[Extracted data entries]
____

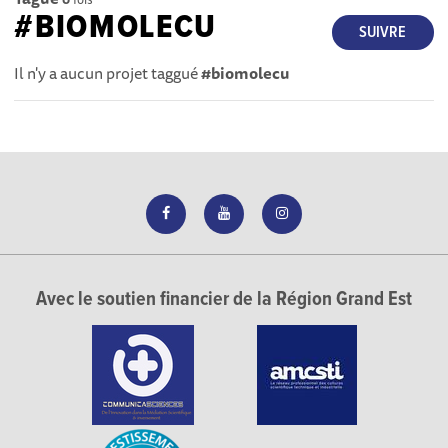
#BIOMOLECU
SUIVRE
Il n'y a aucun projet taggué
#biomolecu
Avec le soutien financier de la Région Grand Est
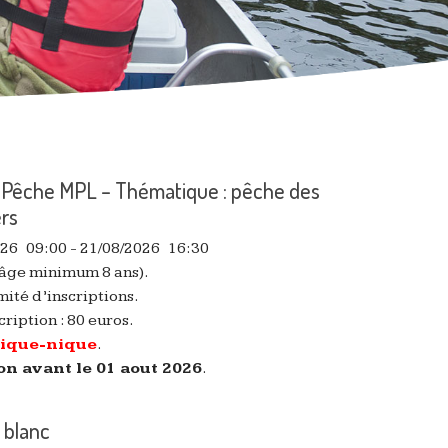
 Pêche MPL – Thématique : pêche des
ers
026
09:00
- 21/08/2026
16:30
(âge minimum 8 ans).
ité d’inscriptions.
cription : 80 euros.
pique-nique
.
on avant le 01 aout 2026
.
 blanc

____

» What you have to do
In your copy, exclude the pictures and repeat each entry above exactly.

» Exercise response
#BIOMOLECU
SUIVRE
Il n'y a aucun projet taggué
#biomolecu
Avec le soutien financier de la Région Grand Est
 Pêche MPL – Thématique : pêche des
ers
026
09:00
- 21/08/2026
16:30
(âge minimum 8 ans).
ité d’inscriptions.
cription : 80 euros.
pique-nique
.
on avant le 01 aout 2026
.
 blanc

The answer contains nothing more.